What you have to do :: From the data below, return each line in which the string "Programms" is found.

Record set ::
+++++
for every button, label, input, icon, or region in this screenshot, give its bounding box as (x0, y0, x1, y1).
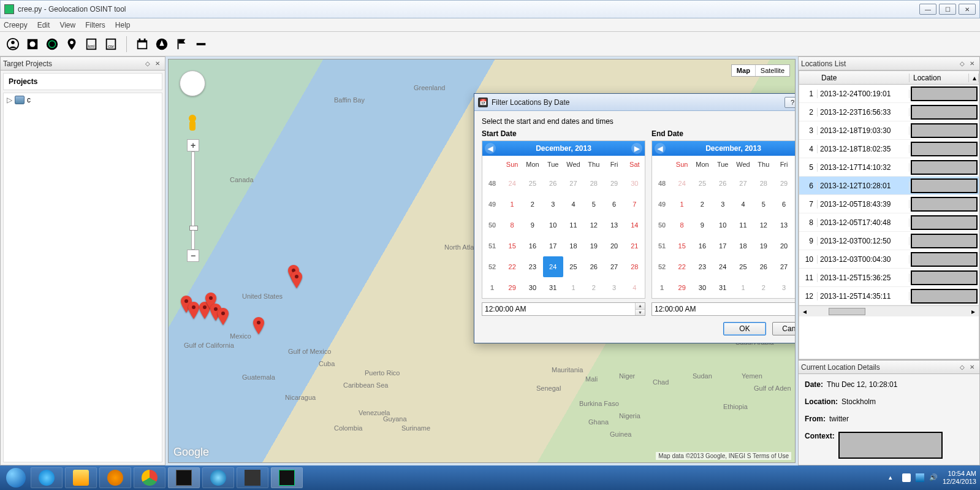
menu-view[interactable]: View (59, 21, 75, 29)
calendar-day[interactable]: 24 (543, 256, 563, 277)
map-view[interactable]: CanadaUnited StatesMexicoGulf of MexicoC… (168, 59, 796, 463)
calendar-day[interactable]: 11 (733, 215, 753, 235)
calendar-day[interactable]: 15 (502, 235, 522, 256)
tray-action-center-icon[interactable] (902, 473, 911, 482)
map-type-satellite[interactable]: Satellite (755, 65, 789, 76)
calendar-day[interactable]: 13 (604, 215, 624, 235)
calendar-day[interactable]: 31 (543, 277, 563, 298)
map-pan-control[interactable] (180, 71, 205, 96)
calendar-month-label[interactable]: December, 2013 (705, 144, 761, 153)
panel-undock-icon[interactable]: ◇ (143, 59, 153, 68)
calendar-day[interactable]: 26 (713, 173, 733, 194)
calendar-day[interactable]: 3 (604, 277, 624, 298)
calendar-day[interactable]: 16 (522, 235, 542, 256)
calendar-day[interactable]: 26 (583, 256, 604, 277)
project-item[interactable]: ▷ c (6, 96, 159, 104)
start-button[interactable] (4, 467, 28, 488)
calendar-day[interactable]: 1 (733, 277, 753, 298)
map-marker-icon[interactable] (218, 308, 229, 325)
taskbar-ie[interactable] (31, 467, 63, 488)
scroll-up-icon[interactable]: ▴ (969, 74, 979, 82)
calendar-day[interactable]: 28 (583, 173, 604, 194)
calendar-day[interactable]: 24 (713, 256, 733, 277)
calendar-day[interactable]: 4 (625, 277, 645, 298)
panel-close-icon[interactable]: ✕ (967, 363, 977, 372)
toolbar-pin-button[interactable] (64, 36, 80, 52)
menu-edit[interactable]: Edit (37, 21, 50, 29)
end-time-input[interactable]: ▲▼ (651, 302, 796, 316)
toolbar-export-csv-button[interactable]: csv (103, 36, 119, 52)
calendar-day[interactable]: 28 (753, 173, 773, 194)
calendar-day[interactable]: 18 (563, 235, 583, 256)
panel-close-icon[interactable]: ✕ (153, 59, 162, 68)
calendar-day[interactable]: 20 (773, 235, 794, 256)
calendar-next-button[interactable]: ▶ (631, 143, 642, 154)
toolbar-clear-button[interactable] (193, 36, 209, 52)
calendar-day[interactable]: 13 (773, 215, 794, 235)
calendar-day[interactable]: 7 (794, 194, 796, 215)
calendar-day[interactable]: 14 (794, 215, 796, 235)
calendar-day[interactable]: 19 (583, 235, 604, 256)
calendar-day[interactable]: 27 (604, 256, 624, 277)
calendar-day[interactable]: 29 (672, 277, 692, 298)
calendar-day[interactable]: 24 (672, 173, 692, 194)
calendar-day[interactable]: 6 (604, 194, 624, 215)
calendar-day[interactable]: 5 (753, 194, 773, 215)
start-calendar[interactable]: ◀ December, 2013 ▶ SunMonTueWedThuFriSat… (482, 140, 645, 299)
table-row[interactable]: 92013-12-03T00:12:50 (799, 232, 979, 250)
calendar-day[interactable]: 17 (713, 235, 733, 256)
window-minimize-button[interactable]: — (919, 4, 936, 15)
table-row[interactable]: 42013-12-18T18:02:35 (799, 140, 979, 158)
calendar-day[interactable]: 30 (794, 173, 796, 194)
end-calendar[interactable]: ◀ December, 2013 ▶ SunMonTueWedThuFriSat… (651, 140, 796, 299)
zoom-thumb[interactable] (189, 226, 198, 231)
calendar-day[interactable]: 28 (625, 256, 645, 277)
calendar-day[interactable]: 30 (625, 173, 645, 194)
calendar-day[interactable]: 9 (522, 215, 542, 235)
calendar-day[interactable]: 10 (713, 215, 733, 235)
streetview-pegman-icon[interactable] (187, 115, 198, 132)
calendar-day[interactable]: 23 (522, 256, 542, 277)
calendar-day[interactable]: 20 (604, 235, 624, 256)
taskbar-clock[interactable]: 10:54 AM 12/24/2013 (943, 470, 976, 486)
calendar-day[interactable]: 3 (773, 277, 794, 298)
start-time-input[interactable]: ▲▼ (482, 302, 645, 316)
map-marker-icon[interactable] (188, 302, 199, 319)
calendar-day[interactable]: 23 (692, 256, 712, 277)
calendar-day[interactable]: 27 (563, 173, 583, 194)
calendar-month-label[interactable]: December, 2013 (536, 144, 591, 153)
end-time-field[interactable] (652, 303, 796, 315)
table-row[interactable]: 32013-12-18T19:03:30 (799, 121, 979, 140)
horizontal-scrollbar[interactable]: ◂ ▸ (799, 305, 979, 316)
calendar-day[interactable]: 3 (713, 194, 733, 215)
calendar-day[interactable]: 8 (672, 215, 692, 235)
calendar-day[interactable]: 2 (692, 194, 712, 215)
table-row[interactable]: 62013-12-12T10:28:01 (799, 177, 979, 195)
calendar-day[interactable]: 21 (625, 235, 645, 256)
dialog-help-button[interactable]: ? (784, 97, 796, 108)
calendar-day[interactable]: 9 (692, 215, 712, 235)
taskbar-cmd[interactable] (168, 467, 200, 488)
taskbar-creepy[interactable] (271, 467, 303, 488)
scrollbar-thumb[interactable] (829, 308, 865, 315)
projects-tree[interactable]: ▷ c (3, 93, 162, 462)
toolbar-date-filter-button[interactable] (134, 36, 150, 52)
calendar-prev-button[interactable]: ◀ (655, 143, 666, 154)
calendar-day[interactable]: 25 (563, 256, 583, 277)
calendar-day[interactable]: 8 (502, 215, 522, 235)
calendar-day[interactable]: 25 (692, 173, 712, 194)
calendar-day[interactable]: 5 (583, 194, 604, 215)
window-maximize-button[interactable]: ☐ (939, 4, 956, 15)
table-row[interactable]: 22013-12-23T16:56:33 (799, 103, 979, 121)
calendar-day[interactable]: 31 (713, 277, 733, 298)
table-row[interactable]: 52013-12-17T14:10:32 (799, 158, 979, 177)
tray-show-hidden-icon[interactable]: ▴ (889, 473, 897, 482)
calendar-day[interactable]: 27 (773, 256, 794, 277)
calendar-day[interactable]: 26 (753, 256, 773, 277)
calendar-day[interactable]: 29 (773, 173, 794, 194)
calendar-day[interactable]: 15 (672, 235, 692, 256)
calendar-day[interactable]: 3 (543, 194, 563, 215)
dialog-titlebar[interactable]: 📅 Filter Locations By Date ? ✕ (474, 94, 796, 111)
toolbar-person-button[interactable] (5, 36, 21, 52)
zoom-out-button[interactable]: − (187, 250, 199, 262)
+++++
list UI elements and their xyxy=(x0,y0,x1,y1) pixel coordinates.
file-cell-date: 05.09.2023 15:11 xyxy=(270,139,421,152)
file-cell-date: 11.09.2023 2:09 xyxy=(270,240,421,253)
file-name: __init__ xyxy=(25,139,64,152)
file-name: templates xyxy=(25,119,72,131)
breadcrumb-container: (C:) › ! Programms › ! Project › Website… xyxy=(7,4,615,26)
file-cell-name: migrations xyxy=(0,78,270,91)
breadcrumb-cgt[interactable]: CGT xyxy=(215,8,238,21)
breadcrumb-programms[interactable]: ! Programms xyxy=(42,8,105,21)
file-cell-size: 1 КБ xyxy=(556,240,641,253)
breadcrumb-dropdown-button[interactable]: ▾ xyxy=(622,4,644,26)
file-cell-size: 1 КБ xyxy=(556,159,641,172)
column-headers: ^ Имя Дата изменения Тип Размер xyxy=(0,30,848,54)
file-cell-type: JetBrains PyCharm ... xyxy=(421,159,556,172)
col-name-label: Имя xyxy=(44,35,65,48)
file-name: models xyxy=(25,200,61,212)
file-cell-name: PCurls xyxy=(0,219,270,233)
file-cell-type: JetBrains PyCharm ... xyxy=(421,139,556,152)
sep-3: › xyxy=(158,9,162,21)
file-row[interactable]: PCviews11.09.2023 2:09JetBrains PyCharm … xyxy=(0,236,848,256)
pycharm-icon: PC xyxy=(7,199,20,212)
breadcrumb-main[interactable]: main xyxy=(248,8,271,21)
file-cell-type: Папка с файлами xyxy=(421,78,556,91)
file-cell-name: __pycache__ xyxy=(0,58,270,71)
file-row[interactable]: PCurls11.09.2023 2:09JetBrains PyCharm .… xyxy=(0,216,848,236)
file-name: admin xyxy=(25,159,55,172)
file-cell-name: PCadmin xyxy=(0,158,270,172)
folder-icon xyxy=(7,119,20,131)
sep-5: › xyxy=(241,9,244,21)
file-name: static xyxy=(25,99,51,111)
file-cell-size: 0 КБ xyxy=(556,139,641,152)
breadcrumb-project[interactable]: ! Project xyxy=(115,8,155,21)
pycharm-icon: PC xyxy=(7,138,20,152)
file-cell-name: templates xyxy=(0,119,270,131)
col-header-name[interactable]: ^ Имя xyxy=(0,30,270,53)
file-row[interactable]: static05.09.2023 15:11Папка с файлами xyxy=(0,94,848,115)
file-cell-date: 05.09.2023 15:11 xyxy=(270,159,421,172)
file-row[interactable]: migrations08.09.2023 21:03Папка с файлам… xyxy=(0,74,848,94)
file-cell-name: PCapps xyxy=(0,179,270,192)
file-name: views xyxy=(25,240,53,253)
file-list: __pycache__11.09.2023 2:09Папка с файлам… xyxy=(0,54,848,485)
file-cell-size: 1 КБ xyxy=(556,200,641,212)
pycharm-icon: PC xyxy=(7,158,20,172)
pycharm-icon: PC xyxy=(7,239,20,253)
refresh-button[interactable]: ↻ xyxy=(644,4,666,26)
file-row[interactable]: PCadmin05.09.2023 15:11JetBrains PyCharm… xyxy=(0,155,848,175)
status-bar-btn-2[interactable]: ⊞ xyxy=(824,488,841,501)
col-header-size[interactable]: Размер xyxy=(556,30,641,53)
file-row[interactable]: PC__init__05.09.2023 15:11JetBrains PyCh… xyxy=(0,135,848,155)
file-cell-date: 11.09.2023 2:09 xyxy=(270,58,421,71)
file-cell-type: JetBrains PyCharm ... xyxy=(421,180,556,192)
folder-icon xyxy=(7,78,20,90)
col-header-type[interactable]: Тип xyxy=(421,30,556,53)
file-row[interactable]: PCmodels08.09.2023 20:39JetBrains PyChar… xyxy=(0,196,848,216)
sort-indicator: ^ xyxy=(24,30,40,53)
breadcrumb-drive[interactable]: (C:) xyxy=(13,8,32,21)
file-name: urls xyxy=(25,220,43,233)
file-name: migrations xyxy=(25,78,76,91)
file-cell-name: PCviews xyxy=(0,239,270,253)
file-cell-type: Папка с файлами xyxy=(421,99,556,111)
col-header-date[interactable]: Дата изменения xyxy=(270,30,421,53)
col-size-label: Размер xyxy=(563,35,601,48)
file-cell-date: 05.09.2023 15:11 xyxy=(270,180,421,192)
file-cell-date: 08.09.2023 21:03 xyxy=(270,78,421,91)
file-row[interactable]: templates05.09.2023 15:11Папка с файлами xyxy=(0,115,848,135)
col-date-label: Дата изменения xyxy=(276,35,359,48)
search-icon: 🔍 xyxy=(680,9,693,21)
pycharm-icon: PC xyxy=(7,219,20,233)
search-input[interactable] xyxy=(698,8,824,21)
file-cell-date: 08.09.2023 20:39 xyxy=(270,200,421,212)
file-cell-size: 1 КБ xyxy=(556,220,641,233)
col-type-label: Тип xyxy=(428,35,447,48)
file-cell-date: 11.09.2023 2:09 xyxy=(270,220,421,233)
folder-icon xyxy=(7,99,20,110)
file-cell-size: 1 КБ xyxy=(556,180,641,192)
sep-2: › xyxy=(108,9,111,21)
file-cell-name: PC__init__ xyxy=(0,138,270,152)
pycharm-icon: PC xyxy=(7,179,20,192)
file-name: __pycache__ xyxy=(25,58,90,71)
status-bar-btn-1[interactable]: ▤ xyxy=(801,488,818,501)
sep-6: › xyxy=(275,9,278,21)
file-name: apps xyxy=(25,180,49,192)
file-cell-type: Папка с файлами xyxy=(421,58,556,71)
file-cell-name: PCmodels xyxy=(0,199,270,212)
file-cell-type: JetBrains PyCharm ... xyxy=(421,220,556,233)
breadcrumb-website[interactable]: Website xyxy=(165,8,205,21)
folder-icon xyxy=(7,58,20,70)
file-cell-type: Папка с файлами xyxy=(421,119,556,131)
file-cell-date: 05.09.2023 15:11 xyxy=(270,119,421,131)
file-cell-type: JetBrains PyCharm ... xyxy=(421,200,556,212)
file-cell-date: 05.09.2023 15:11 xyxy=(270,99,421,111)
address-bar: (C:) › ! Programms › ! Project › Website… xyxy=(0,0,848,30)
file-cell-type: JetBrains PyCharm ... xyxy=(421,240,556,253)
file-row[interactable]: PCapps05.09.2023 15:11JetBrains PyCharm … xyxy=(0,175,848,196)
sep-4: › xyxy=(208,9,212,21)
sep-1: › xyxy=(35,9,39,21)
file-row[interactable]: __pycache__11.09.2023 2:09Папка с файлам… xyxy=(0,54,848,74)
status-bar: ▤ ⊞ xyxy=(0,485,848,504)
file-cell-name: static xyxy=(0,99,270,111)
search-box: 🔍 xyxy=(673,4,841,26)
+++++
Reply ::
breadcrumb-container: (C:) › ! Programms › ! Project › Website… xyxy=(7,4,615,26)
breadcrumb-programms[interactable]: ! Programms xyxy=(42,8,105,21)
address-bar: (C:) › ! Programms › ! Project › Website… xyxy=(0,0,848,30)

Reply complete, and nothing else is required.